Task:
In the records below, find the line that contains "EINEM ERSTEN", then write out that line and each one after it exactly, up to and including the last.

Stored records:
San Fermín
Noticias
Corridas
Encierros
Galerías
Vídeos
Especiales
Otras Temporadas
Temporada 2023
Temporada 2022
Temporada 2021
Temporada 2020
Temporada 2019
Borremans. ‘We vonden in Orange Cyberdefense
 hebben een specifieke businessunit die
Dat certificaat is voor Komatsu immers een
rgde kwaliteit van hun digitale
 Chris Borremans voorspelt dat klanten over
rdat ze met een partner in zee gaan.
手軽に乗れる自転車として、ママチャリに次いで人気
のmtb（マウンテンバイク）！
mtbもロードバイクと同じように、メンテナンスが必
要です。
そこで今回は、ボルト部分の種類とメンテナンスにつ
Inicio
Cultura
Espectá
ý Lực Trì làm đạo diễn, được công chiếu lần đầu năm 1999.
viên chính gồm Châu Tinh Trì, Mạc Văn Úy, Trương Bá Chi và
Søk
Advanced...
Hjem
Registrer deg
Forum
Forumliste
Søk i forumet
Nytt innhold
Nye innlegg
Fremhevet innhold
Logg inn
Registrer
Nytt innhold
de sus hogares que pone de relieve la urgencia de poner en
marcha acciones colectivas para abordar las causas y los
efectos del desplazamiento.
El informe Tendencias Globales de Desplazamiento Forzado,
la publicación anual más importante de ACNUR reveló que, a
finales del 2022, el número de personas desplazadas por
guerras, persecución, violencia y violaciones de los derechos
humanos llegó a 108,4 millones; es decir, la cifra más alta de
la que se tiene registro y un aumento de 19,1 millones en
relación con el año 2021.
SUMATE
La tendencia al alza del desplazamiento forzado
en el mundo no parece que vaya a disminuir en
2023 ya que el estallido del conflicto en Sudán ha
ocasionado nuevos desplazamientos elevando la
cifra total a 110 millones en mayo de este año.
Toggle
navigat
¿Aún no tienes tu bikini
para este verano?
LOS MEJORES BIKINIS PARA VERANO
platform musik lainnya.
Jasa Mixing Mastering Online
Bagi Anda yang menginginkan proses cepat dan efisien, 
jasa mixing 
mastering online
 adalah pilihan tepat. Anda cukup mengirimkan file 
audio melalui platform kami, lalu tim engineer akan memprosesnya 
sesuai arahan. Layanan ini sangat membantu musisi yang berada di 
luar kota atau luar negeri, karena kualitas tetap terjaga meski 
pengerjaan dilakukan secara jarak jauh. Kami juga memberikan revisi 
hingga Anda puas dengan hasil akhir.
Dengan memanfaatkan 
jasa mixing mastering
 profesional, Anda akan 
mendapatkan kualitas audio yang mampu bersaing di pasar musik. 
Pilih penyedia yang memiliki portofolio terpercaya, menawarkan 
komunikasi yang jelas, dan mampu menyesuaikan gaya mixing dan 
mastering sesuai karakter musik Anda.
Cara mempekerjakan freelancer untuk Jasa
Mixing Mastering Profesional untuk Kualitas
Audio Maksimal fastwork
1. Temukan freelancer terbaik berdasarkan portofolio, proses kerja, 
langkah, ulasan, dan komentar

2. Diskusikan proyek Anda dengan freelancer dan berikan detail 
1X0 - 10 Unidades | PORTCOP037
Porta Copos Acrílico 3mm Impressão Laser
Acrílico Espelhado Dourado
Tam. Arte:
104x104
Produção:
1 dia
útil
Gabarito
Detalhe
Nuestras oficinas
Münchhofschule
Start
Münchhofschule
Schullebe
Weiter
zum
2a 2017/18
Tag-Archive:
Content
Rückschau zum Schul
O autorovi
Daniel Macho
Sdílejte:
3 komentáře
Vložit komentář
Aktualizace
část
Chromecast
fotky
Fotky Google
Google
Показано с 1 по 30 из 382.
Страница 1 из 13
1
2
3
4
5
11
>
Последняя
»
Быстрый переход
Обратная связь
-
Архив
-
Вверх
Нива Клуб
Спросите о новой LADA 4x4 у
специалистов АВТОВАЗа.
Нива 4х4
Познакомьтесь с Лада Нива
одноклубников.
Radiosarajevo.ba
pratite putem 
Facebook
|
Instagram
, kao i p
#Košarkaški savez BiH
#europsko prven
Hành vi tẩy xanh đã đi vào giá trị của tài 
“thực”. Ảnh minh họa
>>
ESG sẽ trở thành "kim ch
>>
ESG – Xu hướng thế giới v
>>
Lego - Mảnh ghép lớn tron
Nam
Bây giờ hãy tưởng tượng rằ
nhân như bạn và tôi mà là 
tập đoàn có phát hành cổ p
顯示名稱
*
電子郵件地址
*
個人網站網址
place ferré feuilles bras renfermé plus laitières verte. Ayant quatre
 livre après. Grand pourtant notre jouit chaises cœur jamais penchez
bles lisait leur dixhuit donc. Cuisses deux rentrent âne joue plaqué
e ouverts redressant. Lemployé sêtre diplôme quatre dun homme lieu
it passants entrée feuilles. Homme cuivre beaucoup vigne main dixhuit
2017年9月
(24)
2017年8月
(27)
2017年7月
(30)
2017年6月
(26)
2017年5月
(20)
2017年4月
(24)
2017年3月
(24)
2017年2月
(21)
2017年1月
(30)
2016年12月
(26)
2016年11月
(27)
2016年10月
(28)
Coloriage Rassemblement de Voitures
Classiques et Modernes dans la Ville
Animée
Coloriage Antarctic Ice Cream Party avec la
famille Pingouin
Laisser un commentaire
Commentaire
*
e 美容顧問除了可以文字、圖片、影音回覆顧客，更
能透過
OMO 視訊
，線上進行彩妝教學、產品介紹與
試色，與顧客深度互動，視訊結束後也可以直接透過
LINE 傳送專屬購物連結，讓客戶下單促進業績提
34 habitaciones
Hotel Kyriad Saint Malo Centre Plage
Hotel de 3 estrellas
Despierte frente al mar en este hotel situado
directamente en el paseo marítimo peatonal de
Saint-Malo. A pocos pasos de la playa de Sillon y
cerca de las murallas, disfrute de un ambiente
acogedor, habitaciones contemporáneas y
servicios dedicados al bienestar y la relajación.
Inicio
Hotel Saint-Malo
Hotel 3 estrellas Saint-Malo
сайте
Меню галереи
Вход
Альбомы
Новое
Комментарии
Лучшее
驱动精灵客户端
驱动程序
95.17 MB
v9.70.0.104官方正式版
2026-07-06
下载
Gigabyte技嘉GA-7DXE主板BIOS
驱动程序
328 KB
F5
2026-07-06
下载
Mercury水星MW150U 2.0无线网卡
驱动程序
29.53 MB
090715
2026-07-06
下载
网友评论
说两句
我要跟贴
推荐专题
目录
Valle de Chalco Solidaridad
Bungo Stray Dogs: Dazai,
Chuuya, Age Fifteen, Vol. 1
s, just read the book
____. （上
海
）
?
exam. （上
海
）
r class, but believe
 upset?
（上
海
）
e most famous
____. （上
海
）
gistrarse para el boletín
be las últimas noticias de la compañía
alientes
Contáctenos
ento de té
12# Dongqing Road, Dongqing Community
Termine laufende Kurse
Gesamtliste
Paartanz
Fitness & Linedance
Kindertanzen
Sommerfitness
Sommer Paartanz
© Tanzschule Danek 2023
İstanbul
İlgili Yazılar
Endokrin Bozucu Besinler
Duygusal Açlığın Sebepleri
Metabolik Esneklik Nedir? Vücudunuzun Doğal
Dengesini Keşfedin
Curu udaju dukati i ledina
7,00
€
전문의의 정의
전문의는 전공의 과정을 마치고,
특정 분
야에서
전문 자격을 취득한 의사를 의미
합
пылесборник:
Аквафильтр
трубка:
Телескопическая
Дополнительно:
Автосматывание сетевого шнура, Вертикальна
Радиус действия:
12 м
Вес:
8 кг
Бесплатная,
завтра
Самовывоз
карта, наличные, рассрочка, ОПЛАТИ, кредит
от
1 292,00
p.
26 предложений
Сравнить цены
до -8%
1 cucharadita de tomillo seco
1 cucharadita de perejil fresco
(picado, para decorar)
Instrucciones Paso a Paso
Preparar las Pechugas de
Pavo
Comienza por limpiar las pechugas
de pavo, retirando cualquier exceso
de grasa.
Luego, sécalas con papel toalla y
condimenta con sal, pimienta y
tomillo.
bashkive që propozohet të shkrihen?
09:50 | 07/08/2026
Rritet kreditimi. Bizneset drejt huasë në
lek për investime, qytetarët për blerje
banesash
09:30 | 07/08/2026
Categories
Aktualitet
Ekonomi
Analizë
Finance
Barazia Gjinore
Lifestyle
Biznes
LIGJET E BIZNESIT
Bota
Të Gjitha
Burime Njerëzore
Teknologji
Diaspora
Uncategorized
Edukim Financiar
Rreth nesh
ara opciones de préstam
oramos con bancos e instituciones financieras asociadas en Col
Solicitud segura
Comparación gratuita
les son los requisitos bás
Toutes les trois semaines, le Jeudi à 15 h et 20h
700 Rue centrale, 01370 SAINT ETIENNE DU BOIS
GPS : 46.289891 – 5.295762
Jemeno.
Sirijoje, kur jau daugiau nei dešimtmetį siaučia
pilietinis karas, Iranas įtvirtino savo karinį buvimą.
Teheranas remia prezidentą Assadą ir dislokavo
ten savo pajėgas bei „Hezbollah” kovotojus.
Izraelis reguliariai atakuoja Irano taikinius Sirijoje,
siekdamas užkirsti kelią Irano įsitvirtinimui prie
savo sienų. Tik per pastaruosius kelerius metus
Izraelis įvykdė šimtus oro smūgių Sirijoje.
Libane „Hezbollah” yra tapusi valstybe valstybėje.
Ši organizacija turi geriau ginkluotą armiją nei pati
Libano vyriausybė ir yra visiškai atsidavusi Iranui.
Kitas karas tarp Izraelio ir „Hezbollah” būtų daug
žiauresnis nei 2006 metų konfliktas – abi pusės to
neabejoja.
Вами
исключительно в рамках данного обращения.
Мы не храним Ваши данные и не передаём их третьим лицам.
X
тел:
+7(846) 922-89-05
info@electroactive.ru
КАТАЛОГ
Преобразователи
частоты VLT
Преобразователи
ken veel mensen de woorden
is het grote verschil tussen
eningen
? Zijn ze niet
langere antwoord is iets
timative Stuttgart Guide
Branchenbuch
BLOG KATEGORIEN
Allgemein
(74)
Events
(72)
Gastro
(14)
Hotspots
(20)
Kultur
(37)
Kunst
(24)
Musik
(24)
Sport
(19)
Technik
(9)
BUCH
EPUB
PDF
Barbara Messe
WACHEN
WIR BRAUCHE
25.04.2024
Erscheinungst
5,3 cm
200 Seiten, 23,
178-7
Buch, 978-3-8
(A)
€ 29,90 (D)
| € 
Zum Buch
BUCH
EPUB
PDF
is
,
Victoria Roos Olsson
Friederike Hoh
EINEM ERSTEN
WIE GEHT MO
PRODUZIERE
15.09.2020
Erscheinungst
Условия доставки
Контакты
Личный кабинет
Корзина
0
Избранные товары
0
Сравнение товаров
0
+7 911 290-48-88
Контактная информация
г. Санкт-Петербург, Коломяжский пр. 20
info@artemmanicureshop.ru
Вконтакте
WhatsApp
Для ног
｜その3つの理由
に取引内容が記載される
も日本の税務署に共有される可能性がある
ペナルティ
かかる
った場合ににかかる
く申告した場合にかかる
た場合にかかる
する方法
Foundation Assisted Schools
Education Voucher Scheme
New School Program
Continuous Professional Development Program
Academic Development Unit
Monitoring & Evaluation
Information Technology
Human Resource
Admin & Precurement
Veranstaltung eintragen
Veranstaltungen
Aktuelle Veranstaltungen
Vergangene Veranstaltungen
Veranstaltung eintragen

Exercise response:
EINEM ERSTEN
WIE GEHT MO
PRODUZIERE
15.09.2020
Erscheinungst
Условия доставки
Контакты
Личный кабинет
Корзина
0
Избранные товары
0
Сравнение товаров
0
+7 911 290-48-88
Контактная информация
г. Санкт-Петербург, Коломяжский пр. 20
info@artemmanicureshop.ru
Вконтакте
WhatsApp
Для ног
｜その3つの理由
に取引内容が記載される
も日本の税務署に共有される可能性がある
ペナルティ
かかる
った場合ににかかる
く申告した場合にかかる
た場合にかかる
する方法
Foundation Assisted Schools
Education Voucher Scheme
New School Program
Continuous Professional Development Program
Academic Development Unit
Monitoring & Evaluation
Information Technology
Human Resource
Admin & Precurement
Veranstaltung eintragen
Veranstaltungen
Aktuelle Veranstaltungen
Vergangene Veranstaltungen
Veranstaltung eintragen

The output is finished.